ACTIVITY: Everything in the records must appear again exactly, except the images.

DATA FOR THE TASK:

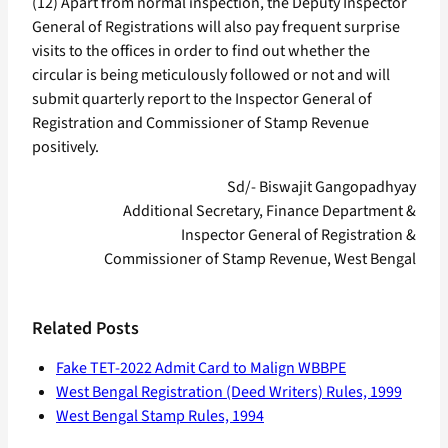
(12) Apart from normal inspection, the Deputy Inspector
General of Registrations will also pay frequent surprise
visits to the offices in order to find out whether the
circular is being meticulously followed or not and will
submit quarterly report to the Inspector General of
Registration and Commissioner of Stamp Revenue
positively.
Sd/- Biswajit Gangopadhyay
Additional Secretary, Finance Department &
Inspector General of Registration &
Commissioner of Stamp Revenue, West Bengal
Related Posts
Fake TET-2022 Admit Card to Malign WBBPE
West Bengal Registration (Deed Writers) Rules, 1999
West Bengal Stamp Rules, 1994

EXERCISE RESPONSE:
(12) Apart from normal inspection, the Deputy Inspector
General of Registrations will also pay frequent surprise
visits to the offices in order to find out whether the
circular is being meticulously followed or not and will
submit quarterly report to the Inspector General of
Registration and Commissioner of Stamp Revenue
positively.
Sd/- Biswajit Gangopadhyay
Additional Secretary, Finance Department &
Inspector General of Registration &
Commissioner of Stamp Revenue, West Bengal
Related Posts
Fake TET-2022 Admit Card to Malign WBBPE
West Bengal Registration (Deed Writers) Rules, 1999
West Bengal Stamp Rules, 1994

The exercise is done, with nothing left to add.